Patent and Trademark Dominance in the Nonfinancial Intangible Assets Market
Among all asset types within the Nonfinancial Intangible Assets Market, patents and trademarks collectively constitute the largest revenue-generating segment, commanding an estimated combined share exceeding 55% of total market value in 2025. Patents alone account for the plurality of this share, driven by their dual function as both defensive moats and offensive monetization instruments.
Patents derive their dominant status from several structural characteristics. They carry legally enforceable exclusivity periods — typically 20 years from filing date — that translate directly into pricing power, licensing revenue streams, and competitive barriers. In sectors such as semiconductors, biotechnology, and telecommunications, patent portfolios function as strategic currencies. Qualcomm's licensing division, for instance, generates billions in annual royalty income by enforcing its CDMA and 5G-related patents against handset manufacturers globally. Similarly, Ericsson's intellectual property licensing program spans thousands of standard-essential patents in mobile communications, contributing a disproportionate share of the company's operating profitability relative to its hardware revenues.
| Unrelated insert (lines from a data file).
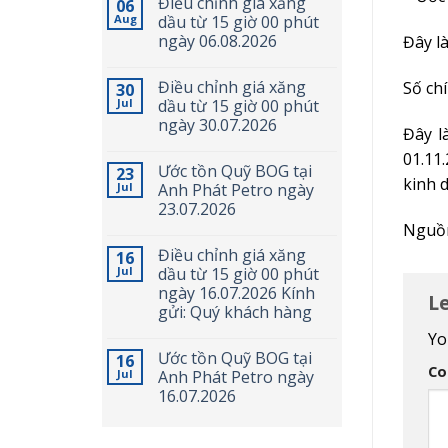
Điều chỉnh giá xăng
06
Aug
dầu từ 15 giờ 00 phút
ngày 06.08.2026
Đây là
Điều chỉnh giá xăng
Số ch
30
Jul
dầu từ 15 giờ 00 phút
ngày 30.07.2026
Đây l
01.11
Ước tồn Quỹ BOG tại
23
kinh 
Jul
Anh Phát Petro ngày
23.07.2026
Nguồn
Điều chỉnh giá xăng
16
Jul
dầu từ 15 giờ 00 phút
ngày 16.07.2026 Kính
L
gửi: Quý khách hàng
Yo
Ước tồn Quỹ BOG tại
16
C
Jul
Anh Phát Petro ngày
16.07.2026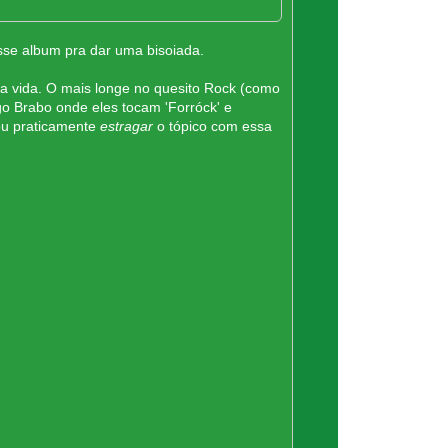
sse album pra dar uma bisoiada.
a vida. O mais longe no quesito Rock (como
 Brabo onde eles tocam 'Forróck' e
ou praticamente
estragar
o tópico com essa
Nokia has pursued an analogous strategy, transforming its business model toward patent licensing following the divestiture of its devices unit. Its patent portfolio, spanning over 20,000 patent families, generates revenue across consumer electronics, automotive connectivity, and industrial IoT — illustrating the cross-sector relevance of a well-curated patent asset base.
Trademarks occupy a structurally distinct but equally powerful position within the segment. Unlike patents, trademarks carry indefinite renewable protection, making them perpetual value stores subject to brand investment and consumer perception. Apple's trademark portfolio — encompassing device designs, software interfaces, and the iconic logo — contributes to a brand valuation consistently ranked among the highest globally. Alibaba and Tencent have similarly built trademark ecosystems that underpin their super-app platforms, enabling cross-product monetization and consumer loyalty at scale.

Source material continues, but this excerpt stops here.